Prof. Dr. İlber Ortaylı ise, "Türkiye'nin özlük durumu var, dünyada arkeoloji zengini olan ve insanlara tesir eden tek ülke Türkiye değil. Ama çok objektif olan bir şey var. Türkiye, Akdeniz dünyası içerisindeki en zengin örnekler bulunan ülkedir. Selçuklu İmparatorluğu devrinde en zengin hayatı yaşamıştır ve İran'ın zenginliklerine sadece kervansaraylar yeter.
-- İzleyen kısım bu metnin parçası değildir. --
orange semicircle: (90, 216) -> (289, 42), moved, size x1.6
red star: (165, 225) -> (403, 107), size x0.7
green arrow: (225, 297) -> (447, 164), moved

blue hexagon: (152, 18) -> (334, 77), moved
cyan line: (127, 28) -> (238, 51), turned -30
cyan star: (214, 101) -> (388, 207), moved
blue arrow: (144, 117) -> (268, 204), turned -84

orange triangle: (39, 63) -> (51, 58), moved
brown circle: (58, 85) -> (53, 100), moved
Ama tabii tezatlar var o binaları yaptıran adamın sarayında kayda değer. Şimdi bu şunu gösteriyor; böyle bir ülkede iyi kazılar yapılamadığı için kaçakçılık var" ifadesini kullandı.
Konuşmaların ardından açılış oturumlarıyla 1. Arkeoloji Şurası devam etti.
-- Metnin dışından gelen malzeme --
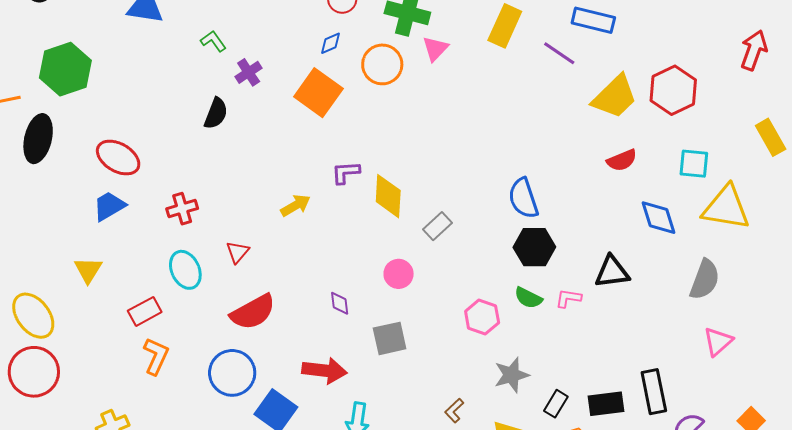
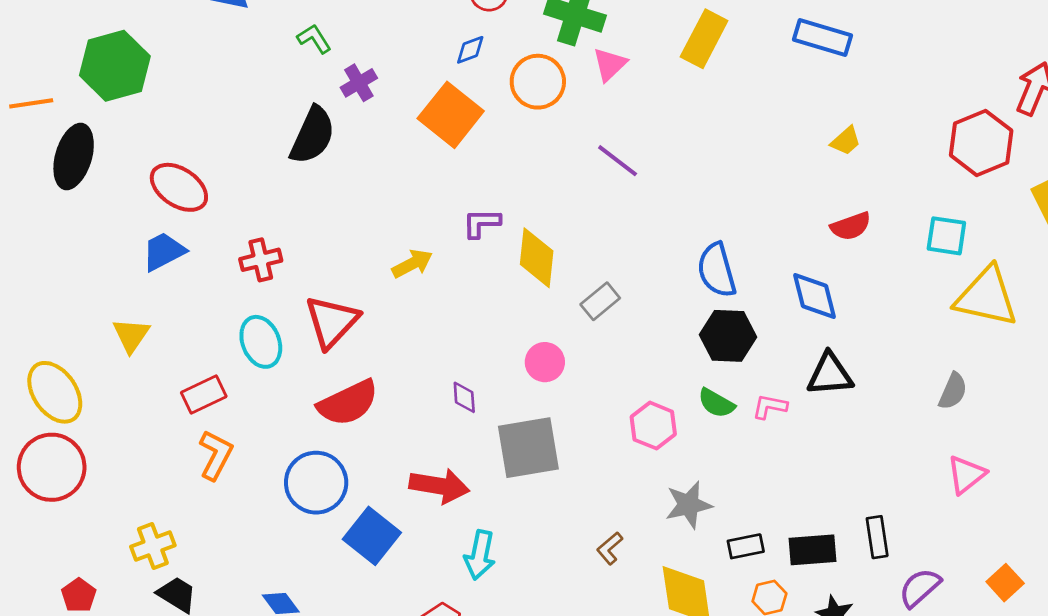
purple line: (559, 53) -> (618, 161), moved
red hexagon: (673, 90) -> (981, 143), moved
yellow trapezoid: (615, 97) -> (846, 141), size x0.5
black semicircle: (216, 113) -> (313, 135), size x1.4
blue diamond: (658, 218) -> (815, 296), moved
red triangle: (238, 252) -> (332, 322), size x1.8
gray semicircle: (705, 280) -> (953, 391), size x0.7
gray square: (390, 338) -> (528, 448), size x1.4
black rectangle: (654, 392) -> (877, 537), size x0.7
black rectangle: (556, 404) -> (746, 546), turned 44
Üç gün farklı oturumlarla devam edecek şurada, Bilim ve Araştırma, Arkeometri, Dijital Arkeoloji, Eğitim, Sanat, Turizm ve Tanıtım, Kültür Ekonomisi, Kültür Politikaları, Kurum ve Yasalar, Kültürel Miras ve Müzecilik başlıklarında çalışma yapan 11 komisyon, hazırladıkları raporları tartışacak.
Strateji belirlemeye katkı vermeyi ve ilgili uygulayıcılara zaman kazandırmayı hedefleyen şura, tüm sonuçları değerlendirerek arkeoloji dünyası için kısa ve uzun vadeli yol haritası belirleyecek.
Şura sonunda Türk arkeolojisi için bir deklarasyon da oluşturulacak.